Упоенный счастьем свидания с Джитой, с которой до полуночи просидел на палубе, едва согласившись, наконец, позволить ей удалиться в отведенную для нее каюту и слишком уверенный в успехе своего ловкого обмана, Рауль легкомысленно забыл о возможной опасности и спокойно ждал утреннего ветра с юга. Он не подозревал, что Томазо Тонти стоял настороже на пристани, готовый забить тревогу при малейшем движении люгера, с которого не сводил глаз.

Но в то время, как Рауль всего менее думал о грозившей ему опасности, Итуэл Вольт далеко не разделял его уверенности. «Прозерпина» поглощала все его мысли, вновь оживляя в нем давнишнюю его ненависть к ней. Он в ней все ненавидел: наружный вид, паруса, оснастку, весь экипаж, самого короля, которому служило это судно, нацию, которой оно принадлежало… Ненависть — одна из самых упорных страстей человеческих, она неутомима, и вот почему Итуэл ни на минуту не упускал из виду весь возможный вред, какой мог принести фрегат люгеру. При таком настроении ему естественно пришла мысль о возможности возвращения фрегата по следам люгера, и, ложась спать, он велел разбудить себя в половине второго, желая проверить справедливость своего предположения.

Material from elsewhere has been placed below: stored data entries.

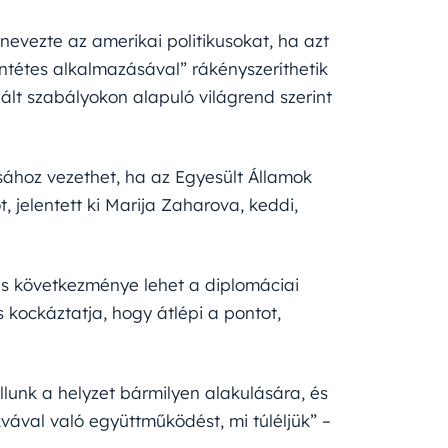
nevezte az amerikai politikusokat, ha azt
entétes alkalmazásával” rákényszeríthetik
lált szabályokon alapuló világrend szerint
ához vezethet, ha az Egyesült Államok
 jelentett ki Marija Zaharova, keddi,
kus következménye lehet a diplomáciai
 kockáztatja, hogy átlépi a pontot,
llunk a helyzet bármilyen alakulására, és
vával való együttműködést, mi túléljük” –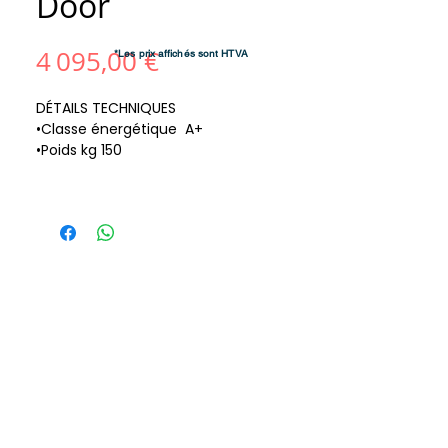
Door
Prix
4 095,00 €
*Les prix affichés sont HTVA
DÉTAILS TECHNIQUES
•Classe énergétique A+
•Poids kg 150
•Évacuation des fumées de série Ø cm
8
•Modèle IP 9
•Bouche du foyer (L) - Dimensions mini
mum de la bouche du
revêtement cm 80
•Bouche du foyer (H) - Dimensions mini
mum de la bouche du
revêtement cm 59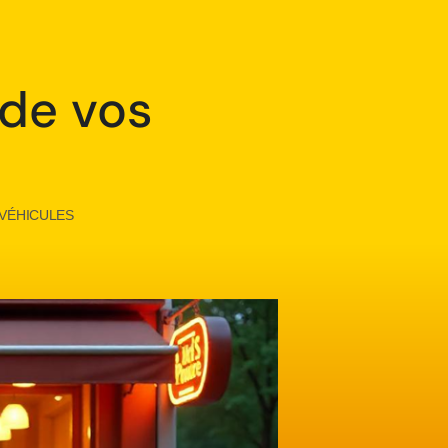
 de vos
 VÉHICULES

Поднявшись, как и предполагал, он взял с собой двоих надежных матросов, предупрежденных еще накануне, и спустился в шлюпку. Все это проделывалось без малейшего шума, даже весла были взяты подбитые мехом, чтобы не произвести ни звука. Тихо проскользнул он на намеченный им заранее удобный наблюдательный пост и через какие-нибудь полчаса стал прямо в виду освещенного окна в доме вице-губернатора, у которого дежурил Гриффин.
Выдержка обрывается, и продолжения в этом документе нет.